_Task item_
Return only those lines of the material that contain "obavezno".

_Material for this exercise_
——
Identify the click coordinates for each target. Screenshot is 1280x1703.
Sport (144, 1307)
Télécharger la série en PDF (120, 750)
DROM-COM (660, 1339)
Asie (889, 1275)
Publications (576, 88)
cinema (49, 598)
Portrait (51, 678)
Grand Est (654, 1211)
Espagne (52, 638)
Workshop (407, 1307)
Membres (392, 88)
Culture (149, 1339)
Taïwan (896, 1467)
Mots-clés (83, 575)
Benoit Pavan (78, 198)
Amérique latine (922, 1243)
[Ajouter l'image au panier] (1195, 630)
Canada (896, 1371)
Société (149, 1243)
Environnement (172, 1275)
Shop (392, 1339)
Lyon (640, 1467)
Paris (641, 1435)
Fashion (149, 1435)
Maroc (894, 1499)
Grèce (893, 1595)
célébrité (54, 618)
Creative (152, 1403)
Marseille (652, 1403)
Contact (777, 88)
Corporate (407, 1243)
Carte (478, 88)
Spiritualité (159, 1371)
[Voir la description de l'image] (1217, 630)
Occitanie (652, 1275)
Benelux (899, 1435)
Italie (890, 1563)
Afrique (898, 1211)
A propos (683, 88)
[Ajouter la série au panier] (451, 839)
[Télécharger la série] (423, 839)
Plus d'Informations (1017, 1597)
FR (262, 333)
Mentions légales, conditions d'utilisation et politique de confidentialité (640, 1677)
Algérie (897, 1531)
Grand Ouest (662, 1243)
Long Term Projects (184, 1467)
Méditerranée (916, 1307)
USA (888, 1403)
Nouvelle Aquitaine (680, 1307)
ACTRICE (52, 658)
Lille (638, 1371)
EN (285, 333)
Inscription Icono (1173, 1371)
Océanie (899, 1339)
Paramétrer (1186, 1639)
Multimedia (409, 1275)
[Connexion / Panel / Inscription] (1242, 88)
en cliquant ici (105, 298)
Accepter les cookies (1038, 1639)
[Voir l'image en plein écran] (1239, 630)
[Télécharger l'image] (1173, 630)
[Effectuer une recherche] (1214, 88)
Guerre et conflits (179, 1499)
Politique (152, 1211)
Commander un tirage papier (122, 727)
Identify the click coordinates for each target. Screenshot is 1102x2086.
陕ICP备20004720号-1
——
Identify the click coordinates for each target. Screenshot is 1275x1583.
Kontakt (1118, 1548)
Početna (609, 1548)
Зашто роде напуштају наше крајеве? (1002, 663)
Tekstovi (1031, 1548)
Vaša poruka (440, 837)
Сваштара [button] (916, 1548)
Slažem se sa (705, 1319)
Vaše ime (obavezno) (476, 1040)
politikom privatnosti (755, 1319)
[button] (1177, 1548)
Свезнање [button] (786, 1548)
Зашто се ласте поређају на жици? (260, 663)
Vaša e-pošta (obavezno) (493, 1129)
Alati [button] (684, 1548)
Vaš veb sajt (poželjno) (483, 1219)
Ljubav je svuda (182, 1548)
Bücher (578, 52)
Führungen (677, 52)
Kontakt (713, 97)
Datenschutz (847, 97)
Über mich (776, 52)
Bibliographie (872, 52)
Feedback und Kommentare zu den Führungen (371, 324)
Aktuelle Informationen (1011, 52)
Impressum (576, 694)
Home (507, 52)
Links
——
_Your response_
Vaše ime (obavezno) (476, 1040)
Vaša e-pošta (obavezno) (493, 1129)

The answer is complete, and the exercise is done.